呼吸機依賴判斷標(biāo)準(zhǔn):①撤機之后6 h內(nèi),患者出現(xiàn)明顯循環(huán)性生理功能不穩(wěn)定和呼吸窘迫癥狀,呼吸頻率>30次·min-1;收縮壓指標(biāo)或心率指標(biāo)升高幅度>20.00%,血氧飽和度≤88.00%,血氣分析 pH≤7.30,并需要再次給予呼吸機通氣治療。②因為上述相同原因,在拔管48 h后重新插管治療。
很多重癥患者因為原發(fā)病病情,必須采用呼吸機支持方能正常呼吸,甚至因為這些生理病理因素對呼吸機產(chǎn)生依賴。

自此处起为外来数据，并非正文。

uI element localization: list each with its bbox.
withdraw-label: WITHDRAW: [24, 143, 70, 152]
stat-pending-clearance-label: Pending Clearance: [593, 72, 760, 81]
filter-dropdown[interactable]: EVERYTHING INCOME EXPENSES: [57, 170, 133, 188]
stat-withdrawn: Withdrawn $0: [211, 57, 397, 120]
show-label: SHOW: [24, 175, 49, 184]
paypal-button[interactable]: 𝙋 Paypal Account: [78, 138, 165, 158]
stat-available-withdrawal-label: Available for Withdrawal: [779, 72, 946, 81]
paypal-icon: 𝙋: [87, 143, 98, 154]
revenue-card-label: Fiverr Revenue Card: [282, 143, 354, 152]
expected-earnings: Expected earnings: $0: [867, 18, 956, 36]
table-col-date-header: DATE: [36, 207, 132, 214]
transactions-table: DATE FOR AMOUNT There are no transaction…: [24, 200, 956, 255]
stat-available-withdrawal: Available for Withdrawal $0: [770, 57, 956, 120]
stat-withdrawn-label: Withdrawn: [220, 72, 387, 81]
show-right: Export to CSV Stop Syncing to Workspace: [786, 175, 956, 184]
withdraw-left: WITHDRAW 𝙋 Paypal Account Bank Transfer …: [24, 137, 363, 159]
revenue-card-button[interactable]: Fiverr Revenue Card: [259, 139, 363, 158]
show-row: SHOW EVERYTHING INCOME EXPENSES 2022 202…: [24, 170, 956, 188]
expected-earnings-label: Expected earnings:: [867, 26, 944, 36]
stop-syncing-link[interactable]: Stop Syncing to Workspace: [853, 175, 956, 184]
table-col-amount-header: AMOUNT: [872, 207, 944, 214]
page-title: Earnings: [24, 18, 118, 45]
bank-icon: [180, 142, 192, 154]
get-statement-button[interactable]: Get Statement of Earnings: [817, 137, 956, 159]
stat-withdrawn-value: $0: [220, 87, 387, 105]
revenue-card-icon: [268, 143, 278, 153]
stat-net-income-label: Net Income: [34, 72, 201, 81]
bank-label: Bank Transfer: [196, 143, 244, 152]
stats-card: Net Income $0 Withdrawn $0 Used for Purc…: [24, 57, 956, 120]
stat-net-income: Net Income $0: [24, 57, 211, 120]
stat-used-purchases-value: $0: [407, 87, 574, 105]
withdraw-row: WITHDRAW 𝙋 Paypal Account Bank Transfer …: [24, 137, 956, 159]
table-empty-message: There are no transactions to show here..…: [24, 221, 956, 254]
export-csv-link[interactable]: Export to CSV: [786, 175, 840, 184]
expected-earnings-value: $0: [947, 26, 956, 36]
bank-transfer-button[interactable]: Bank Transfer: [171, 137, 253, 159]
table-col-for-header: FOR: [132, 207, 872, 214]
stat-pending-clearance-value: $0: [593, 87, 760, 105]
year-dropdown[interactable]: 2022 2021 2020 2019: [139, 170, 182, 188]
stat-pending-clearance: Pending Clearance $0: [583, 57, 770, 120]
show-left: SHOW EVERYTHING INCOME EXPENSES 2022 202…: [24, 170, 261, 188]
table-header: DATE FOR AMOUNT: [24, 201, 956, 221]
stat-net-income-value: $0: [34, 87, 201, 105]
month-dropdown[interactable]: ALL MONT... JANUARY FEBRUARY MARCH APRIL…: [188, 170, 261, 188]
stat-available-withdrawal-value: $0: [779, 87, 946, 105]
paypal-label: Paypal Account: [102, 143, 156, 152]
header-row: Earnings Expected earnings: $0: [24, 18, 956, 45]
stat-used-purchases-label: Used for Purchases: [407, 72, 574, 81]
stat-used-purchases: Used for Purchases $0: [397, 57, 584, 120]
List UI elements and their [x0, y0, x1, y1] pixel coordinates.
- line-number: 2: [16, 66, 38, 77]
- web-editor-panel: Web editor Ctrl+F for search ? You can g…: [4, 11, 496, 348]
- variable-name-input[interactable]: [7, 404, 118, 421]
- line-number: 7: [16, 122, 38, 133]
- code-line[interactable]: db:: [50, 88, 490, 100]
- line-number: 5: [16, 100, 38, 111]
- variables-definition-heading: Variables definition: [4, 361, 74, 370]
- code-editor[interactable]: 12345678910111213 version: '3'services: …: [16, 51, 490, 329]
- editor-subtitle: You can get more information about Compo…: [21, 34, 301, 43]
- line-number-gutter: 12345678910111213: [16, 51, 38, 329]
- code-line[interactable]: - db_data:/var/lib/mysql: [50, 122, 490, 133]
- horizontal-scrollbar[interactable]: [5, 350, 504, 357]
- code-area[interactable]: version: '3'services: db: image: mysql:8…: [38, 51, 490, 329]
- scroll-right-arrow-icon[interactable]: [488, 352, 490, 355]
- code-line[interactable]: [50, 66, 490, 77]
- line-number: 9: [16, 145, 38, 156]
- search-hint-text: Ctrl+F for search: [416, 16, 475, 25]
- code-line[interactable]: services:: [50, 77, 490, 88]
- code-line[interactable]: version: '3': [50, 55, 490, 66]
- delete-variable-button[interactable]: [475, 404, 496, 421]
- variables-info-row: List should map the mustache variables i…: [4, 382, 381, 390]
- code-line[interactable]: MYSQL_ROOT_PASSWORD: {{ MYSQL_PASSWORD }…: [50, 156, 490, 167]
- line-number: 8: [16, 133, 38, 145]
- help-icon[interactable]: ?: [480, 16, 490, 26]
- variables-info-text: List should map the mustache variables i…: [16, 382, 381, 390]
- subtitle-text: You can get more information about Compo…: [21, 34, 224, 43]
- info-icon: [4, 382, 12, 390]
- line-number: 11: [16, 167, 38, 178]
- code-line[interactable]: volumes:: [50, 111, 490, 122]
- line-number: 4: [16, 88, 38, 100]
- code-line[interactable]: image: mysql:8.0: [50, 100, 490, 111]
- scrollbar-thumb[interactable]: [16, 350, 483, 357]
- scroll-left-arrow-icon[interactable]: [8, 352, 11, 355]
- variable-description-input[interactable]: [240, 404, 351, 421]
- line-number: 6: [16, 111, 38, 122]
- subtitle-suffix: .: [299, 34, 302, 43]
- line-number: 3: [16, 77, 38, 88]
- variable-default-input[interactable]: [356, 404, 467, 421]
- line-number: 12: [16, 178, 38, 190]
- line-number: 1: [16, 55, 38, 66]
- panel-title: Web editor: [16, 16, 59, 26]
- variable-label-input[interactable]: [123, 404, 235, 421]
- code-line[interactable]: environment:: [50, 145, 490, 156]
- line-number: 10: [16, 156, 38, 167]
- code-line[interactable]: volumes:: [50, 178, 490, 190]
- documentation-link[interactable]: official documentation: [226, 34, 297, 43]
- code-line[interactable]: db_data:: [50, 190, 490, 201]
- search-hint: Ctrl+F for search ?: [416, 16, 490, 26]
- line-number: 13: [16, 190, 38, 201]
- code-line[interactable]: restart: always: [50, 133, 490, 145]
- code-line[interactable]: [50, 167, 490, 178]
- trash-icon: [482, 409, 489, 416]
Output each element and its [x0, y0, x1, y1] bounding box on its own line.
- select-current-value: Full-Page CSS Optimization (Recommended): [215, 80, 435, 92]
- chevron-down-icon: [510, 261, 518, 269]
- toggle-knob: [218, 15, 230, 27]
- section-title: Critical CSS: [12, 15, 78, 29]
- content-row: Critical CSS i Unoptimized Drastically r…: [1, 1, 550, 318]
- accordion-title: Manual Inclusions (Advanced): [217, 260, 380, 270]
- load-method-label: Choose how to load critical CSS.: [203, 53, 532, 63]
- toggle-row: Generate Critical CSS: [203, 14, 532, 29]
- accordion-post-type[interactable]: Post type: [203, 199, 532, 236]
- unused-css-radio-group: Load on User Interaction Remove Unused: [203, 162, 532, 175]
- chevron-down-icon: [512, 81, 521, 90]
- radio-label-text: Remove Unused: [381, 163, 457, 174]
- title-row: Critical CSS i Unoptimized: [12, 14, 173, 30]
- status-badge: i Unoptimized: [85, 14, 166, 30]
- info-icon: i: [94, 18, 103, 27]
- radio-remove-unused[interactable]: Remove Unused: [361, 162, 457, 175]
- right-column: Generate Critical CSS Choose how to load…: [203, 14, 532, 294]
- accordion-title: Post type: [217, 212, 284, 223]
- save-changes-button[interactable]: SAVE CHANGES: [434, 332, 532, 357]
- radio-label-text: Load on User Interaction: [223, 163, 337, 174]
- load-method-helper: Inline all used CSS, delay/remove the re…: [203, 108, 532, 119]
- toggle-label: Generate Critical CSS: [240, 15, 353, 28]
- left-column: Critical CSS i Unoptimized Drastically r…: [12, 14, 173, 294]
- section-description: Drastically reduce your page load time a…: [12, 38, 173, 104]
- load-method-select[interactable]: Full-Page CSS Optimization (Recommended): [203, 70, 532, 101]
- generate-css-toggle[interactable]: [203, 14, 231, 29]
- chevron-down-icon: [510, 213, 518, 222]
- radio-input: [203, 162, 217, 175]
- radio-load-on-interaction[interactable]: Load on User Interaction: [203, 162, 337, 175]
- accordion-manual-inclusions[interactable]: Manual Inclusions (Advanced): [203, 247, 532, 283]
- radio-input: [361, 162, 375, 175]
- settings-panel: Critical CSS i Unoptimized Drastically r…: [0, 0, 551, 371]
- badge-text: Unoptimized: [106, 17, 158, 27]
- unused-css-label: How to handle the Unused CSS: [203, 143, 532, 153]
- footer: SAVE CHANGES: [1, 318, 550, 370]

這些因素包括呼吸肌疲勞、呼吸機相關(guān)性肺炎、相關(guān)原發(fā)病癥控制不佳、營養(yǎng)失衡、心理因素、撤機不當(dāng)。
2.1.1 呼吸肌疲勞
導(dǎo)致呼吸肌疲勞的原因有[1-2]:內(nèi)源性呼氣末正壓增加呼吸功耗,引起呼吸肌疲勞;呼吸衰竭患者機械通氣時容易發(fā)生負(fù)氮平衡,體內(nèi)總體蛋白合成變慢,失用性肌肉萎縮和營養(yǎng)不良導(dǎo)致呼吸肌收縮力、舒張力和耐受力明顯降低,導(dǎo)致呼吸肌疲勞;分泌物堵塞人工氣道,氣道內(nèi)徑縮小、通氣量下降、體內(nèi)二氧化碳潴留,患者自主呼吸加快,出現(xiàn)呼吸肌疲勞。在護理干預(yù)時,需要針對以上因素預(yù)防呼吸肌疲勞,從而降低呼吸肌依賴形成風(fēng)險。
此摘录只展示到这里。